Had we not provided a facility for cyclists, a number of cyclists seeking to visit the shops when coming from the city centre direction would likely have continued to do so. It would have invited cyclists to travel on the extended footway, or travel against vehicles with no segregation.
A permanent cycle lane would ensure the benefits of the temporary facility are retained in the longer term, and has thus been included in Options 1 and 2A.
Could the temporary footway not have been extended further?
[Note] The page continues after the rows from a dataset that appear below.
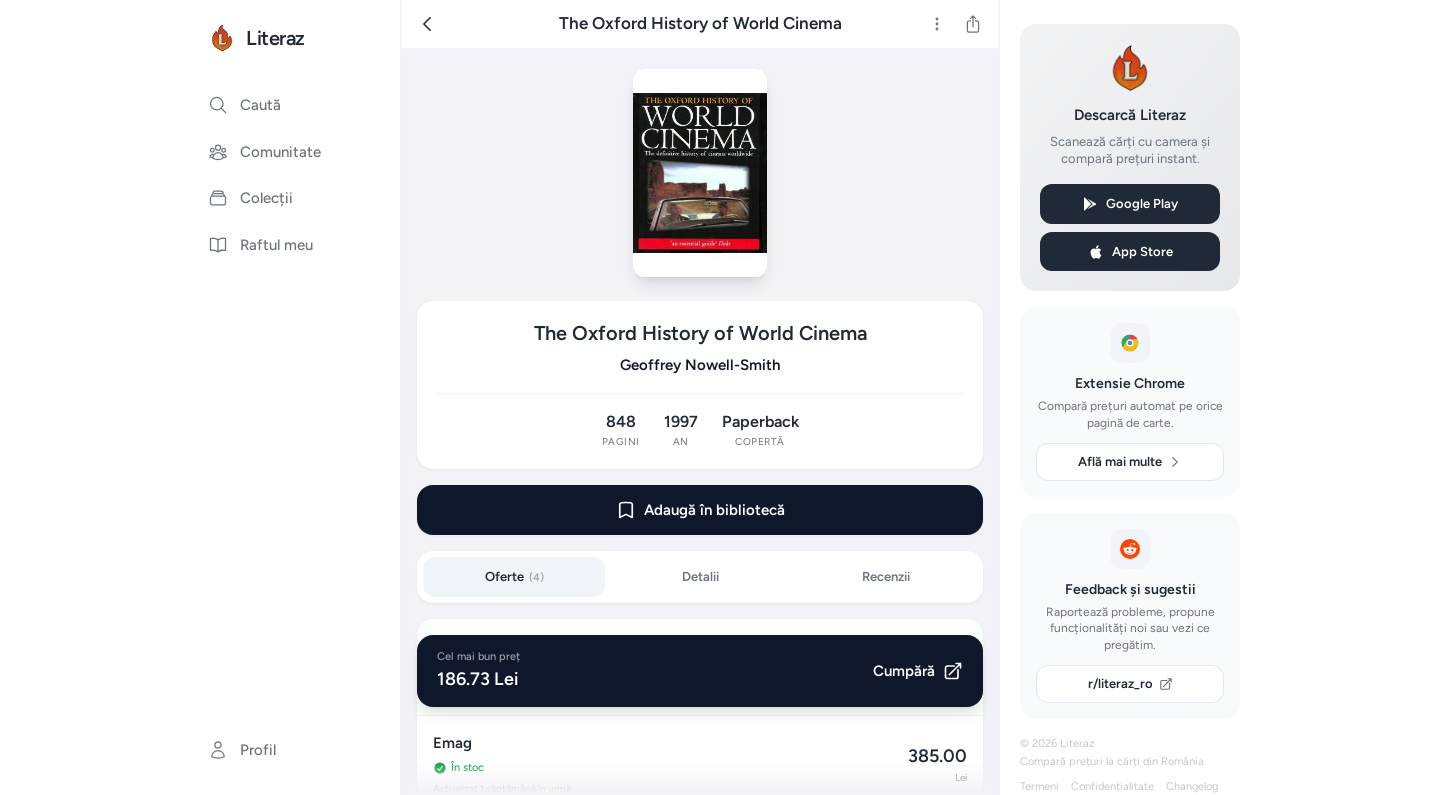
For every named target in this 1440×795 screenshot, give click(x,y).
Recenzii (886, 576)
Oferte (514, 576)
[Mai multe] (937, 24)
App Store (1130, 252)
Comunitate (264, 152)
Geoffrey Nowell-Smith (700, 365)
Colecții (250, 198)
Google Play (1130, 204)
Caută (244, 105)
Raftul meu (260, 245)
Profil (242, 750)
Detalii (700, 576)
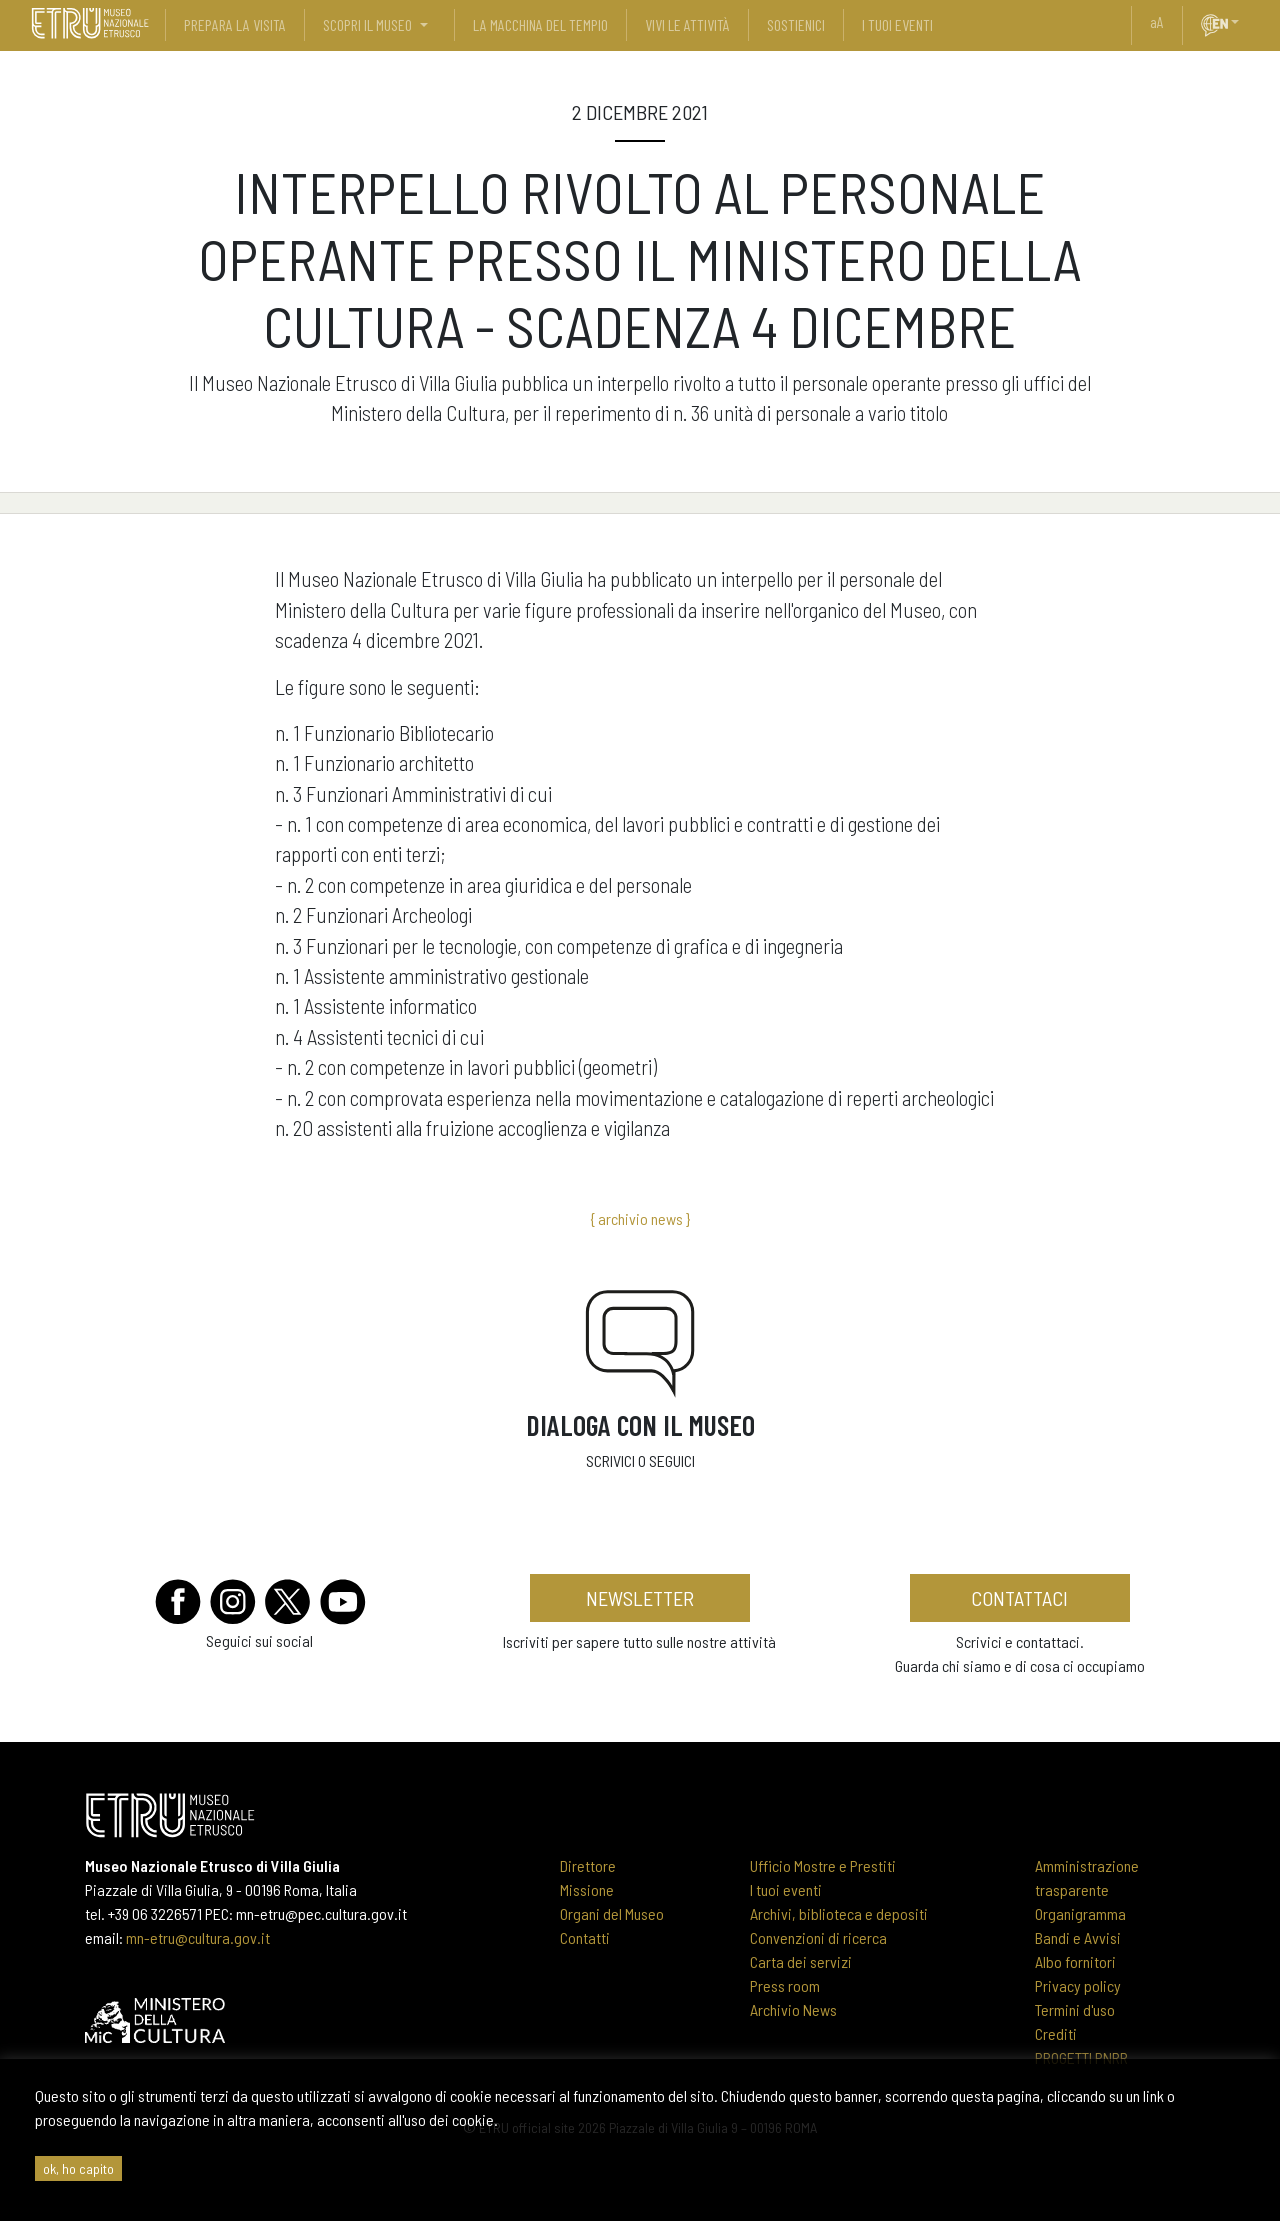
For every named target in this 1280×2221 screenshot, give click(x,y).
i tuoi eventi (897, 24)
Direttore (588, 1865)
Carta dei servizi (801, 1961)
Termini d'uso (1075, 2009)
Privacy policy (1078, 1985)
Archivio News (793, 2009)
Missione (587, 1889)
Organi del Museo (612, 1913)
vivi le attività (687, 24)
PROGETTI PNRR (1081, 2057)
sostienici (796, 24)
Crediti (1056, 2033)
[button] (1243, 22)
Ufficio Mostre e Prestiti (823, 1865)
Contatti (585, 1937)
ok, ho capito (78, 2168)
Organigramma (1080, 1913)
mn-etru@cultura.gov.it (198, 1937)
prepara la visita (235, 24)
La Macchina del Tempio (540, 24)
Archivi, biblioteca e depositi (839, 1913)
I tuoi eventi (786, 1889)
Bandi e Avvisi (1078, 1937)
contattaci (1019, 1598)
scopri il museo (367, 24)
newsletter (640, 1598)
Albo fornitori (1075, 1961)
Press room (785, 1985)
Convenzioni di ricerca (818, 1937)
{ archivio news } (640, 1218)
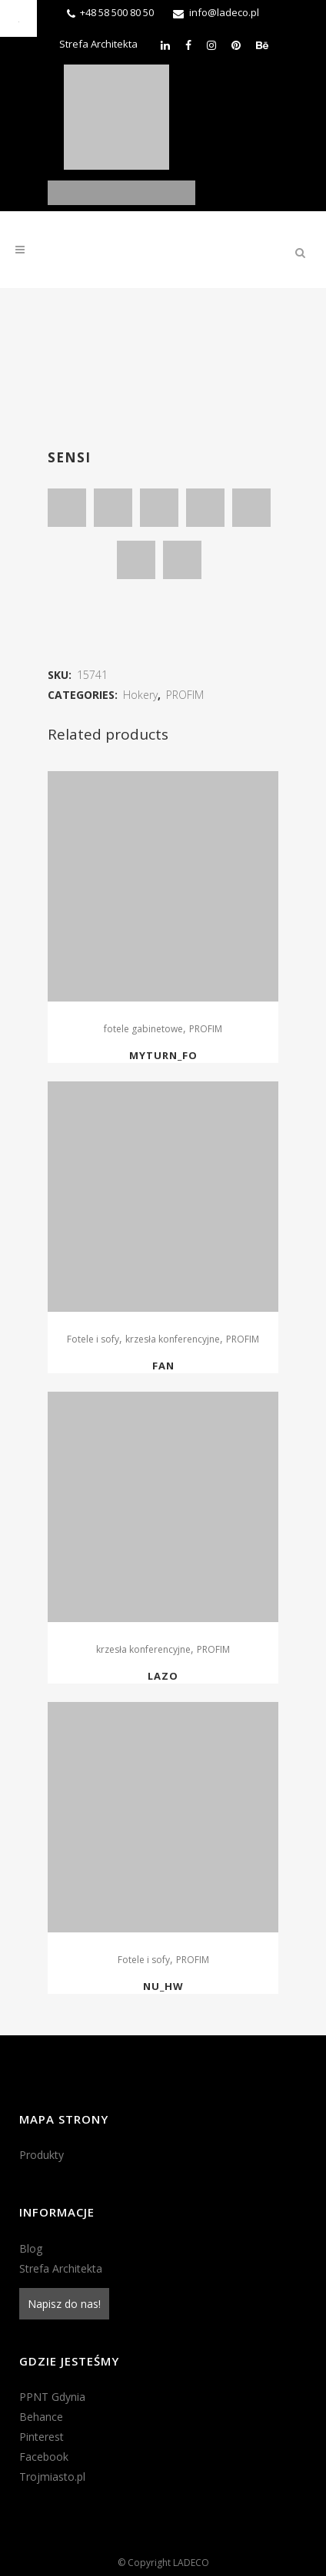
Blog (30, 2248)
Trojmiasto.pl (52, 2476)
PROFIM (185, 694)
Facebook (43, 2456)
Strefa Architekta (98, 44)
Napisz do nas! (64, 2303)
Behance (41, 2416)
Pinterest (41, 2436)
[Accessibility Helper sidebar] (18, 18)
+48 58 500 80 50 (117, 12)
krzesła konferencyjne (172, 1339)
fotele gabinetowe (143, 1028)
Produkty (41, 2154)
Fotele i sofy (93, 1339)
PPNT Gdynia (52, 2396)
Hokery (140, 694)
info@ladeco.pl (224, 12)
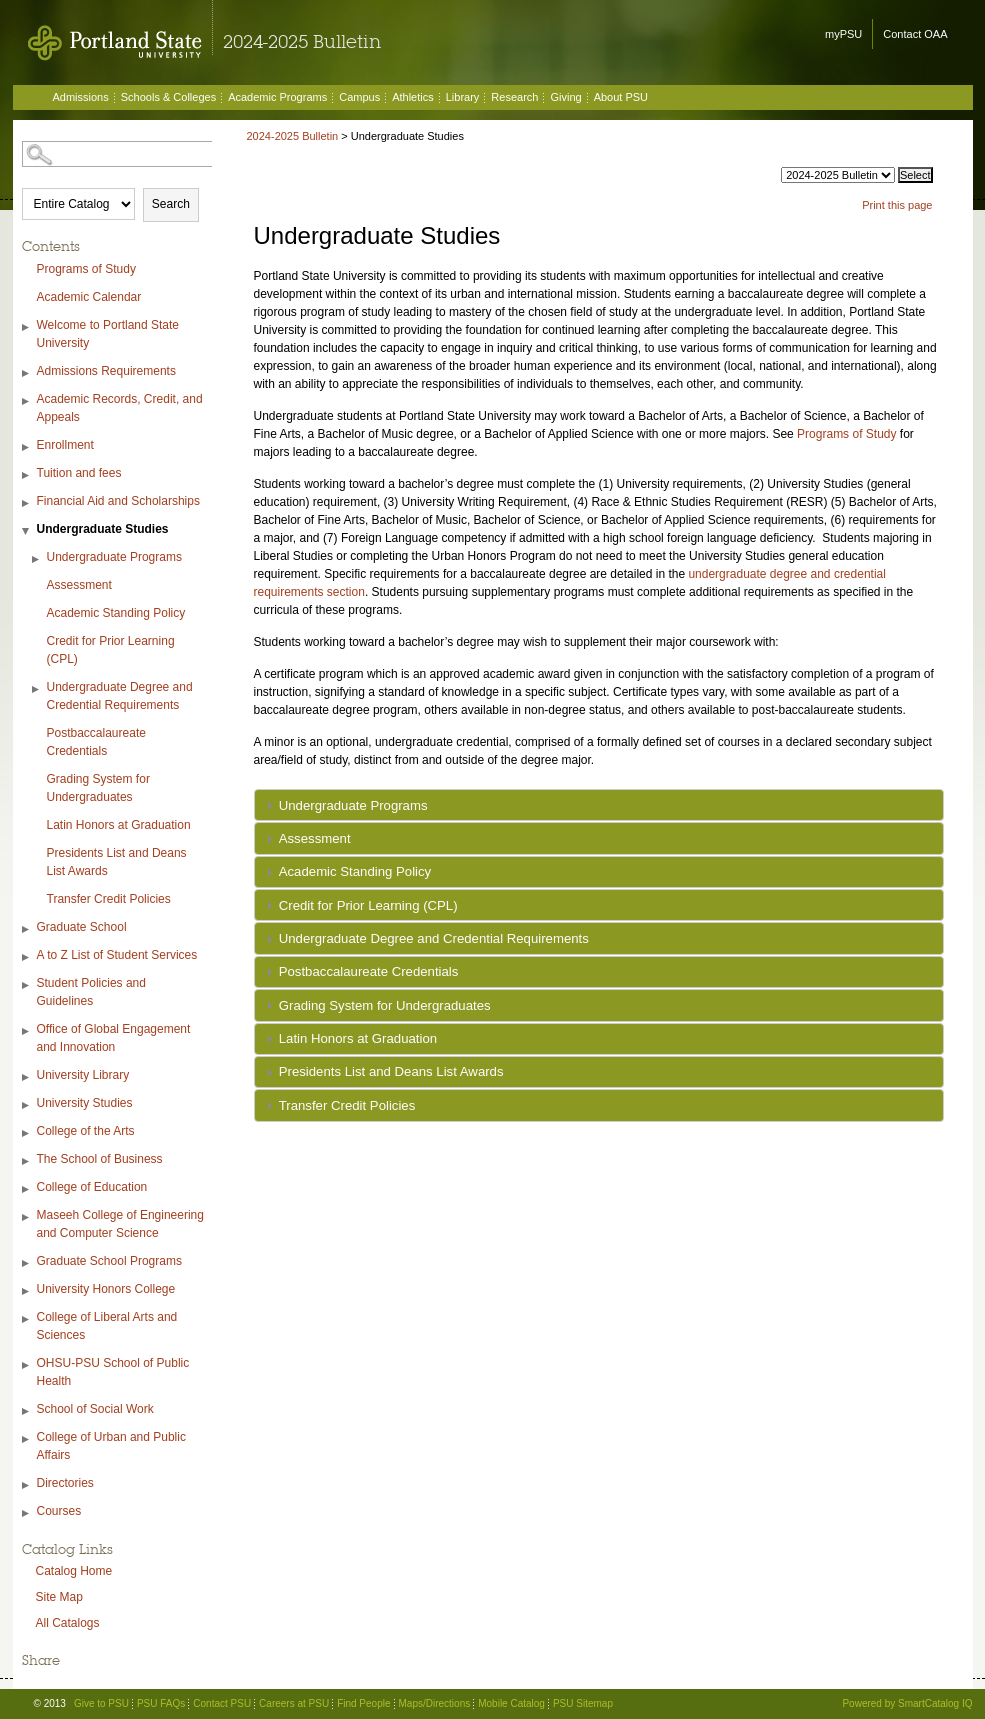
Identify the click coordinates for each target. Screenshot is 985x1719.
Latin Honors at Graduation (119, 825)
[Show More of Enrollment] (27, 447)
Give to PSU (101, 1703)
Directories (65, 1483)
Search (171, 204)
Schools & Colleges (168, 97)
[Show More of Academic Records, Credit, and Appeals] (27, 401)
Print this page (897, 205)
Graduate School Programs (109, 1261)
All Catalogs (68, 1623)
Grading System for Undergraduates (98, 788)
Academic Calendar (89, 297)
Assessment (79, 585)
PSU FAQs (161, 1703)
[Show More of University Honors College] (27, 1291)
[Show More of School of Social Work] (27, 1411)
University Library (83, 1075)
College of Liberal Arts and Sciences (107, 1326)
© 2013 (50, 1703)
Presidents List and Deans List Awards (117, 862)
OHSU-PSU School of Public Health (113, 1372)
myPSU (843, 34)
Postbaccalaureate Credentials (96, 742)
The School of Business (100, 1159)
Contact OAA (915, 34)
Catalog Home (74, 1571)
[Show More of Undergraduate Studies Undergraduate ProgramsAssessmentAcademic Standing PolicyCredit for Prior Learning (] (27, 531)
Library (463, 97)
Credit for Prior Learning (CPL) (111, 650)
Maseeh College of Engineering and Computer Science (120, 1224)
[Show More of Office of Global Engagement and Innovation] (27, 1031)
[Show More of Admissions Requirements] (27, 373)
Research (514, 97)
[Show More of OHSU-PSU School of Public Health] (27, 1365)
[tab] (599, 805)
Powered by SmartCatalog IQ (907, 1703)
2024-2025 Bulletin (293, 136)
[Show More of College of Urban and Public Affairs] (27, 1439)
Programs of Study (86, 269)
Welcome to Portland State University (108, 334)
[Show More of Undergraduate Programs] (37, 559)
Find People (363, 1703)
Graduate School (82, 927)
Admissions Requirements (106, 371)
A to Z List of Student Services (117, 955)
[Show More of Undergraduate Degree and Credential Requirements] (37, 689)
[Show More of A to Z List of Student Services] (27, 957)
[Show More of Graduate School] (27, 929)
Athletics (413, 97)
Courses (59, 1511)
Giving (565, 97)
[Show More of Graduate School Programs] (27, 1263)
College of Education (92, 1187)
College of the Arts (86, 1131)
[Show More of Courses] (27, 1513)
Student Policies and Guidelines (91, 992)
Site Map (59, 1597)
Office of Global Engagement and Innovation (114, 1038)
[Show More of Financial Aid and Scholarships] (27, 503)
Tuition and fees (79, 473)
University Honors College (106, 1289)
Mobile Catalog (511, 1703)
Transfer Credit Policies (109, 899)
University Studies (85, 1103)
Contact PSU (222, 1703)
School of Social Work (95, 1409)
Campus (359, 97)
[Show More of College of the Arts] (27, 1133)
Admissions (81, 97)
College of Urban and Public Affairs (111, 1446)
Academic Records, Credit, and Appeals (120, 408)
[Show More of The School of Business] (27, 1161)
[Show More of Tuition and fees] (27, 475)
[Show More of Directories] (27, 1485)
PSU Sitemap (583, 1703)
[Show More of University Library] (27, 1077)
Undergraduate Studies (103, 529)
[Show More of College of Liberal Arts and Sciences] (27, 1319)
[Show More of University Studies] (27, 1105)
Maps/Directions (435, 1703)
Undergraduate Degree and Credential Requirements (120, 696)
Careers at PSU (294, 1703)
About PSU (621, 97)
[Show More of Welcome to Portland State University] (27, 327)
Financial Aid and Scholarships (118, 501)
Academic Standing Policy (116, 613)
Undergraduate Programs (114, 557)
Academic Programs (277, 97)
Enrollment (65, 445)
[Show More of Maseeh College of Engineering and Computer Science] (27, 1217)
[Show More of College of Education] (27, 1189)
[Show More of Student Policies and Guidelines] (27, 985)
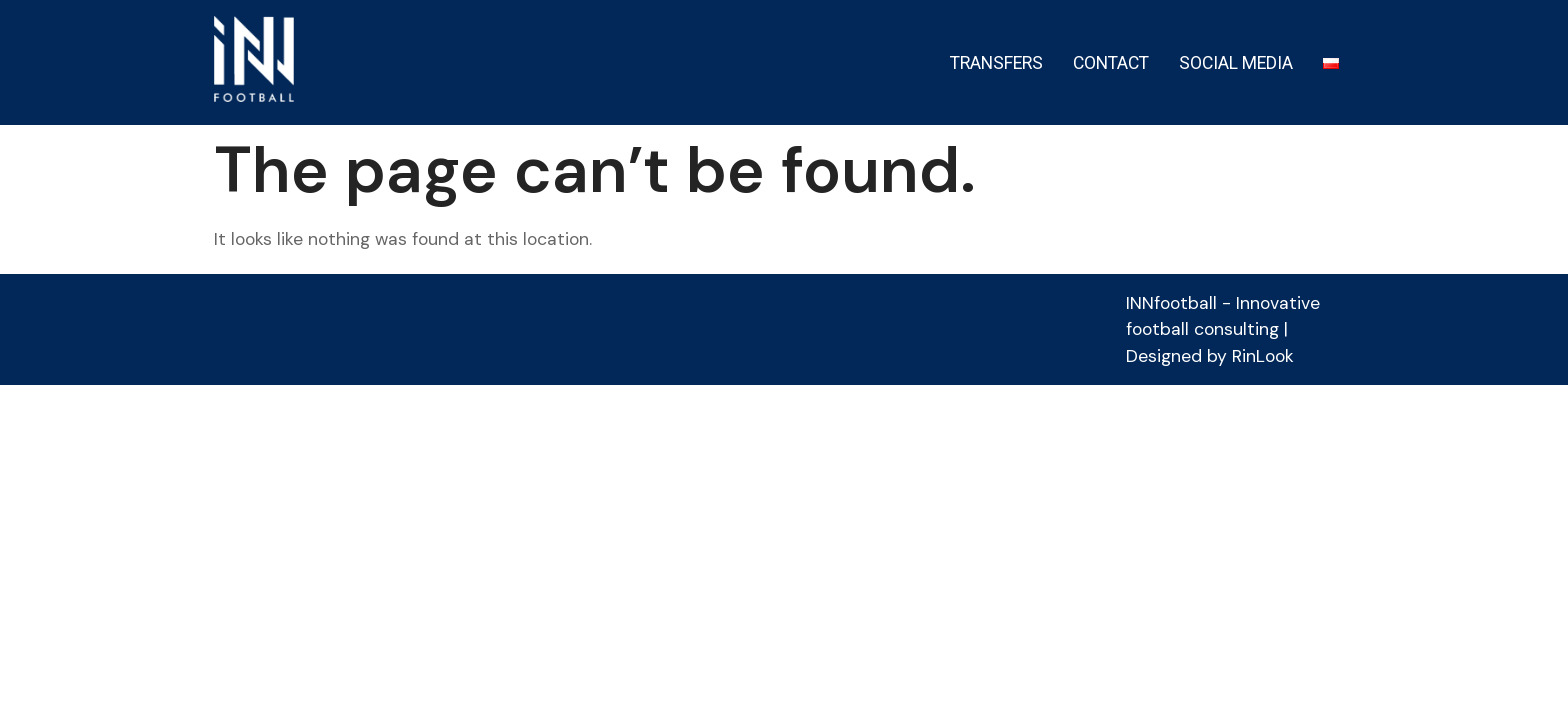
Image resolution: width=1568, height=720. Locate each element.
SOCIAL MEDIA (1236, 63)
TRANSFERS (996, 63)
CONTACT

Due to the positioning of the car parking bays, we needed to provide a minimum width of 4.2m from the southern kerb for vehicles to safely enter and exit the parking. This provides a constraint to the level of footway widening which can be achieved east of the Zebra Crossing. The approach for a consistent level of design for cyclists was recommended by traders prior to scheme delivery.
What impact are the temporary restrictions having on the local road network?
We are continuing to monitor the traffic flow changes on Magdalen Road and neighbouring streets, including Denmark Road and Spicer Road. Traffic management on surrounding streets, such as Denmark Road, Barnfield Road and Spicer Road would also form part of the consideration to any permanent changes to Magdalen Road.
Why has the cycle route not been directed via Spicer Road?
During the planning of the E9 ‘pop up’ cycle route, we considered several options and routes between the RD&E Hospital and the City Centre. Spicer Road was not considered appropriate for the following reasons:
- Diversion from the E9 route and cyclist ‘desire line’ (preferred route). Re-routing cyclists via Spicer Road / College Road / Magdalen Road is significantly longer at a much steeper gradient compared with the chosen layout (303m vs 188m)
- Utilising Spicer Road would divert flows away from Magdalen Road traders. Several cyclists would likely still seek to access the shops. If they didn’t dismount at the Denmark Road junction (as would be suggested), cyclists would travel against the traffic on the carriageway or seek refuge in the pedestrian space illegally
- Cycle provision on Spicer Road is limited to the 95m of contraflow cycle lane on the one-way section of Spicer Road
- Inclusion of the contraflow cycle lane on Magdalen Road acts as an additional traffic calming measure and gives more priority to pedestrians on the street
Was full pedestrianisation considered?
Full pedestrianisation of Magdalen Road is not considered a desirable option, as it would prevent vehicular access to the traders and businesses operating along it, and thus may detrimentally impact these businesses.